Periodic Reporting for period 1 - ThReDS (A Theory of Reference for Distributional Semantics)
Período documentado: 2017-07-01 hasta 2019-06-30
Before an artificial agent can talk, it needs to learn about the world, just as a child would do. In linguistic and computational terms, this means acquiring *representations* of the things the agent is exposed to. In the field of Distributional Semantics, such computational representations have traditionally been built from raw text data (sometimes enriched with visual information) and take the form of a 'vector', that is, a mathematical model of the way a particular word is used by human beings, as experienced by the agent. Such vectors can be found in many everyday applications like search engines, recommendation systems and conversational agents. So far, however, they have only been constructed for *concepts* (e.g. 'student', 'owl', 'broom') rather than individual entities ('Harry Potter', 'Hedwig', 'Harry's Nimbus 2000'). This is because current algorithms need considerable amounts of data to learn properly, and references to individual entities are much less frequent in raw text than generic occurrences of words. Further, those raw vector representations are not suitable to refer from, because they do not explicitly encapsulate the properties of the concept or individual that a human would use to identify them (e.g. 'wearing glasses' for Harry Potter). In order to make vectors compatible with so-called 'Referring Expression Generation' systems, that is, algorithms that can produce successful references to things in the world, a translation must be found to a more formal and structured representation of meaning, which in theoretical linguistics has its incarnation in 'Model-theoretic Semantics'.

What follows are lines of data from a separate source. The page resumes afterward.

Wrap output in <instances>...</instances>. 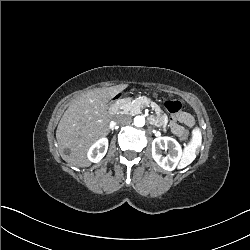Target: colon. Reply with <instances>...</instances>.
<instances>
[{
	"mask_svg": "<svg viewBox=\"0 0 250 250\" xmlns=\"http://www.w3.org/2000/svg\"><path fill=\"white\" fill-rule=\"evenodd\" d=\"M165 108L170 114L175 115L182 122H184V123H186L188 125L193 124L192 118L188 114L181 112V109H182L181 102H179L177 100L167 101L166 104H165ZM189 137H190V132L187 129H182L180 131L179 139L182 142H188Z\"/></svg>",
	"mask_w": 250,
	"mask_h": 250,
	"instance_id": "1",
	"label": "colon"
}]
</instances>
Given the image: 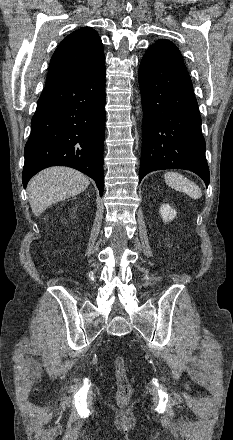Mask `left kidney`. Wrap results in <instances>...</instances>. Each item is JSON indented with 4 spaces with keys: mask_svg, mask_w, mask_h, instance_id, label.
<instances>
[{
    "mask_svg": "<svg viewBox=\"0 0 233 440\" xmlns=\"http://www.w3.org/2000/svg\"><path fill=\"white\" fill-rule=\"evenodd\" d=\"M176 211L169 204H164L160 208V214L163 221L166 223L167 221H171L176 216Z\"/></svg>",
    "mask_w": 233,
    "mask_h": 440,
    "instance_id": "left-kidney-1",
    "label": "left kidney"
}]
</instances>
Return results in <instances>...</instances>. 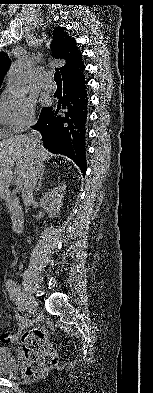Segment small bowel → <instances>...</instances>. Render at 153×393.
Returning a JSON list of instances; mask_svg holds the SVG:
<instances>
[{
  "mask_svg": "<svg viewBox=\"0 0 153 393\" xmlns=\"http://www.w3.org/2000/svg\"><path fill=\"white\" fill-rule=\"evenodd\" d=\"M21 325H25V320L24 319L21 320ZM9 337H10V334L6 333V334L0 336V340L2 342H4L5 340L9 339Z\"/></svg>",
  "mask_w": 153,
  "mask_h": 393,
  "instance_id": "small-bowel-1",
  "label": "small bowel"
}]
</instances>
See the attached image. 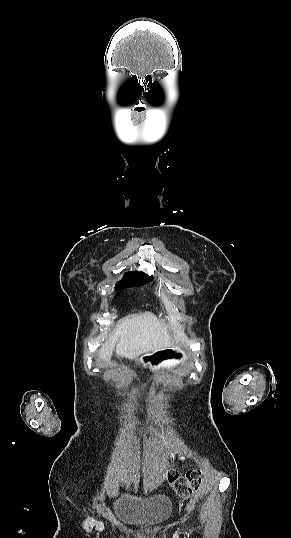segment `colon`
Segmentation results:
<instances>
[{"mask_svg":"<svg viewBox=\"0 0 291 538\" xmlns=\"http://www.w3.org/2000/svg\"><path fill=\"white\" fill-rule=\"evenodd\" d=\"M167 478L172 488L181 497L190 496L201 483V475L197 471H190L186 475L171 471L167 474Z\"/></svg>","mask_w":291,"mask_h":538,"instance_id":"1","label":"colon"}]
</instances>
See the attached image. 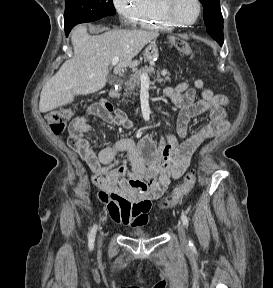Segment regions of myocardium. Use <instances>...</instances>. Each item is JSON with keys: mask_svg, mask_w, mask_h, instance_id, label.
<instances>
[{"mask_svg": "<svg viewBox=\"0 0 273 288\" xmlns=\"http://www.w3.org/2000/svg\"><path fill=\"white\" fill-rule=\"evenodd\" d=\"M175 0H161V6L163 10V14L165 18L174 26L178 27H189L194 25L200 18L202 13V4L200 0H195V3L197 5V15L196 17L190 21V22H184L179 20L173 12V6H174Z\"/></svg>", "mask_w": 273, "mask_h": 288, "instance_id": "obj_1", "label": "myocardium"}]
</instances>
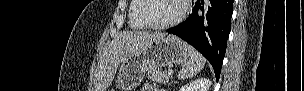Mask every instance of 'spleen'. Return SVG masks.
Masks as SVG:
<instances>
[{"label": "spleen", "instance_id": "3e777b00", "mask_svg": "<svg viewBox=\"0 0 304 91\" xmlns=\"http://www.w3.org/2000/svg\"><path fill=\"white\" fill-rule=\"evenodd\" d=\"M189 61L182 66V70L178 73V78L184 80L192 78L198 74L205 65L204 57L192 46H188Z\"/></svg>", "mask_w": 304, "mask_h": 91}]
</instances>
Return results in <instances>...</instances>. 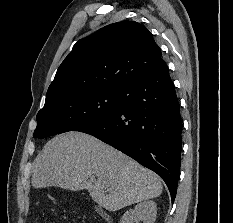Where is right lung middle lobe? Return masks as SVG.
<instances>
[{
	"instance_id": "obj_1",
	"label": "right lung middle lobe",
	"mask_w": 233,
	"mask_h": 223,
	"mask_svg": "<svg viewBox=\"0 0 233 223\" xmlns=\"http://www.w3.org/2000/svg\"><path fill=\"white\" fill-rule=\"evenodd\" d=\"M119 95L118 88L101 87L49 101L37 114V128L33 137L45 138L67 131H78L117 111Z\"/></svg>"
}]
</instances>
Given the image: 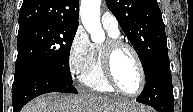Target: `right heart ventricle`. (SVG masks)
<instances>
[{"instance_id":"right-heart-ventricle-1","label":"right heart ventricle","mask_w":193,"mask_h":112,"mask_svg":"<svg viewBox=\"0 0 193 112\" xmlns=\"http://www.w3.org/2000/svg\"><path fill=\"white\" fill-rule=\"evenodd\" d=\"M110 38H118L119 33L115 34L108 31ZM101 45L92 44V51L88 67L81 75V82L89 89L101 93H114L115 90L106 81L101 65Z\"/></svg>"}]
</instances>
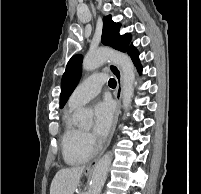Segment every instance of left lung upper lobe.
Instances as JSON below:
<instances>
[{
	"label": "left lung upper lobe",
	"mask_w": 201,
	"mask_h": 194,
	"mask_svg": "<svg viewBox=\"0 0 201 194\" xmlns=\"http://www.w3.org/2000/svg\"><path fill=\"white\" fill-rule=\"evenodd\" d=\"M120 24L115 23L111 19V15L103 18V31L101 42L104 45L111 46L119 51L129 53L134 47L128 46V42L131 38L130 34L121 36L119 34ZM82 55L73 56L63 74L61 81V94H60V108H63L66 104L68 97L74 91L81 77L82 70Z\"/></svg>",
	"instance_id": "5c2ea615"
}]
</instances>
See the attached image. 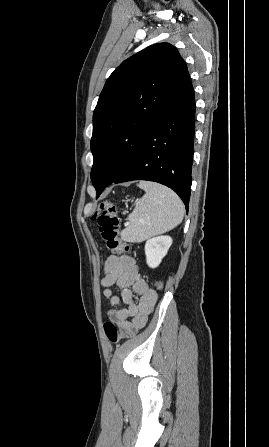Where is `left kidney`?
Here are the masks:
<instances>
[{
	"label": "left kidney",
	"instance_id": "1",
	"mask_svg": "<svg viewBox=\"0 0 269 447\" xmlns=\"http://www.w3.org/2000/svg\"><path fill=\"white\" fill-rule=\"evenodd\" d=\"M171 243L172 237L170 235H157V237L147 239L145 243L147 265L157 267L161 263L162 257L166 255Z\"/></svg>",
	"mask_w": 269,
	"mask_h": 447
}]
</instances>
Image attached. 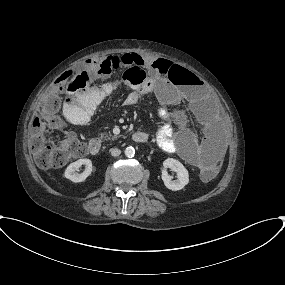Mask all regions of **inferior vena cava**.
<instances>
[{
    "mask_svg": "<svg viewBox=\"0 0 285 285\" xmlns=\"http://www.w3.org/2000/svg\"><path fill=\"white\" fill-rule=\"evenodd\" d=\"M110 152H111V155L114 156V157H117V156H119L121 154V150L118 149V148H112L110 150Z\"/></svg>",
    "mask_w": 285,
    "mask_h": 285,
    "instance_id": "602c4592",
    "label": "inferior vena cava"
}]
</instances>
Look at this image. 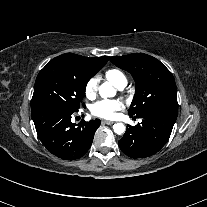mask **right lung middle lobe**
I'll return each mask as SVG.
<instances>
[{
	"label": "right lung middle lobe",
	"mask_w": 207,
	"mask_h": 207,
	"mask_svg": "<svg viewBox=\"0 0 207 207\" xmlns=\"http://www.w3.org/2000/svg\"><path fill=\"white\" fill-rule=\"evenodd\" d=\"M99 70L64 58L52 59L36 78L31 109L57 106L77 112L87 82Z\"/></svg>",
	"instance_id": "dd1d6c3e"
}]
</instances>
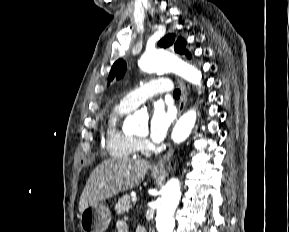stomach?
Masks as SVG:
<instances>
[{
  "instance_id": "stomach-1",
  "label": "stomach",
  "mask_w": 289,
  "mask_h": 232,
  "mask_svg": "<svg viewBox=\"0 0 289 232\" xmlns=\"http://www.w3.org/2000/svg\"><path fill=\"white\" fill-rule=\"evenodd\" d=\"M160 171H152L153 176H158ZM80 227L83 232H105L111 221L108 207L98 202L86 207L80 213Z\"/></svg>"
}]
</instances>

ThReDS tackled two challenges: a) the computational extraction of representations of entities from raw text, concentrating on the small data issue; b) the theoretical account of how raw exposure to linguistic data (distributional semantics information) can shape the agent's representation of the world (their model-theoretic semantics).

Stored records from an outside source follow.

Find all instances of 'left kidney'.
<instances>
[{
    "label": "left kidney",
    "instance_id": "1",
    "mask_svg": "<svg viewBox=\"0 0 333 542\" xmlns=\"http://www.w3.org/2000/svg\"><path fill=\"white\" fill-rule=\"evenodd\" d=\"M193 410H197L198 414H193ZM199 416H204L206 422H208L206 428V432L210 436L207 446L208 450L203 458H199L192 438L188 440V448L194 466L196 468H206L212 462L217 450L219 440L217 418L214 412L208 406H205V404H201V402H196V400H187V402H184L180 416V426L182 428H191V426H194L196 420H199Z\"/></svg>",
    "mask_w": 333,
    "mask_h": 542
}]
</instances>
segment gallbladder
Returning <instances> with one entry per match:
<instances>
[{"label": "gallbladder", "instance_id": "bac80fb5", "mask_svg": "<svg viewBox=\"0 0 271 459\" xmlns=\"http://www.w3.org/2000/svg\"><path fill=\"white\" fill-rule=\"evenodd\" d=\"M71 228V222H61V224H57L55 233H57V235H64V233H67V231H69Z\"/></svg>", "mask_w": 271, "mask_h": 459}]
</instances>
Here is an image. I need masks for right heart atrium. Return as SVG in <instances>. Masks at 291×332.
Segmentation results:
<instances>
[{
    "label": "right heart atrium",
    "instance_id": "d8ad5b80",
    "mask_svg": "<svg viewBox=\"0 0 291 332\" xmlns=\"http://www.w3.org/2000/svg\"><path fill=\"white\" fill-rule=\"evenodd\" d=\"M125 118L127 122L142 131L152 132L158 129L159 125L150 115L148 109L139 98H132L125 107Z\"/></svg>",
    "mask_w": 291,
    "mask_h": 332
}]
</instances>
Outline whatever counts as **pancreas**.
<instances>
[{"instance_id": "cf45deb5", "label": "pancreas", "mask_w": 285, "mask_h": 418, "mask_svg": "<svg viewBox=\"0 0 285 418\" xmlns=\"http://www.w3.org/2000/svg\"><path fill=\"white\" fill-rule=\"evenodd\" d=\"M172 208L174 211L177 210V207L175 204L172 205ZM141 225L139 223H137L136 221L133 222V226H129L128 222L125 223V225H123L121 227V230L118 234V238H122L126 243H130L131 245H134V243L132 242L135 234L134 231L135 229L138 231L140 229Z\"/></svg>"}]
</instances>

Nonce2Vec is hoped to pave the way for extracting representations of single entities from text, as well as new concepts. To give an example, if a computer were to simulate a human reading the Harry Potter series, it should be able to very quickly learn who Harry or Hermione are, and to follow their development throughout the text, modifying its representation of the characters as it reads. It should similarly be able to learn new concepts like 'quidditch'. I have started setting up an experiment to test the ability of the software to acquire quality representations of individuals. This new experiment involves simulating the broad picture that a human might acquire of a person after reading a Wikipedia article about them. A balanced dataset of individuals has been produced, together with an experimental setup for eliciting individual properties from human subjects. This preliminary work will allow me to conduct a series of behavioural and computational experiments in the future.
Finally, the linguistic theory behind ThReDS has been laid out in a draft paper. The paper highlights how what is *said* about an entity or concept (i.e. the noisy, observable data that a human or computer might learn from) can be related to the *properties* of that entity/concept in the world (a 'cleaner', database-like representation). This translation from observable data to properties is essential to explain how humans acquire the formal models necessary to discriminate between individuals and refer to them accurately.
On a more general level, the contributions made by ThReDS are expected to help build more intelligent artificial agents and crucially, to gain an understanding of *how* and *what* they learn through their exposure to linguistic data.